The nature of the tale is very dark, so not even the male members of the story get off lightly. Johnny Depp’s Tex Avery style wolf comes to a bad end obviously and the prince, who fell in love with Cinderella loses his “happily ever after” after dallying about with the baker’s wife. Although it has to be said, Chris Pine’s prince does have the other “best” line in the film, “I was raised to be charming, not to be sincere,” he says to Cinderella once she learns of his indiscretion. The music of Into the Woods is another star of the movie; splendid, moving, exciting and overwhelming, it will no doubt earn Disney an award or two for its version of a Broadway favorite.

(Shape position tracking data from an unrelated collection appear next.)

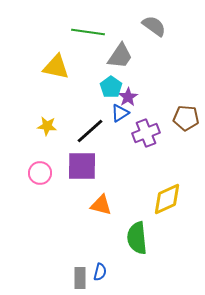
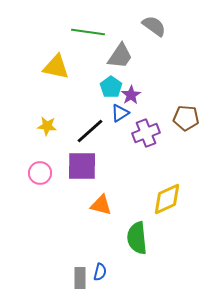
purple star: moved 3 px right, 2 px up
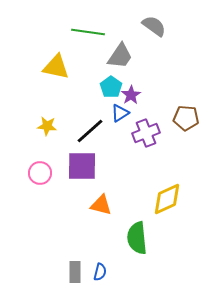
gray rectangle: moved 5 px left, 6 px up
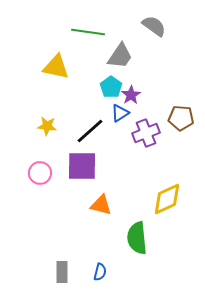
brown pentagon: moved 5 px left
gray rectangle: moved 13 px left
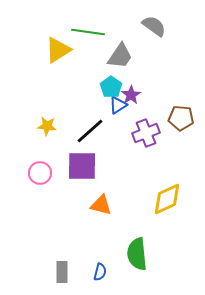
yellow triangle: moved 2 px right, 17 px up; rotated 44 degrees counterclockwise
blue triangle: moved 2 px left, 8 px up
green semicircle: moved 16 px down
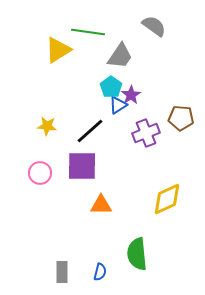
orange triangle: rotated 15 degrees counterclockwise
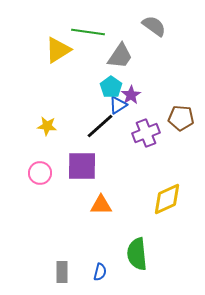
black line: moved 10 px right, 5 px up
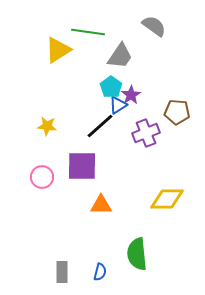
brown pentagon: moved 4 px left, 6 px up
pink circle: moved 2 px right, 4 px down
yellow diamond: rotated 24 degrees clockwise
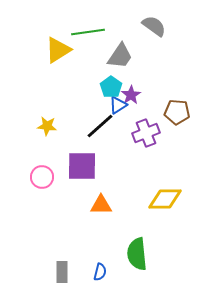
green line: rotated 16 degrees counterclockwise
yellow diamond: moved 2 px left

Despite all these beautifully evocative ingredients, the Disney film is not overly impressive. A number of the film actors who fill this cinematic version of the Broadway hit are not singers. Streep does a good, if not too showy job as the witch, but the rest of the cast do that sort of Rex Harrison, Richard Burton “sing/speak.” The rhythmic delivery of songs that Harrison used for all his numbers in the 1967 film Dr. Dolittle. This type of faux singing works well for some numbers, but not all, and when the witch belts out her tune, it feels misplaced. Into the Woods premieres December 25, 2014. Prepare to be swept away by this film with its dark theme, gorgeous music and captivating performances but do not expect to get “carried away” by it all.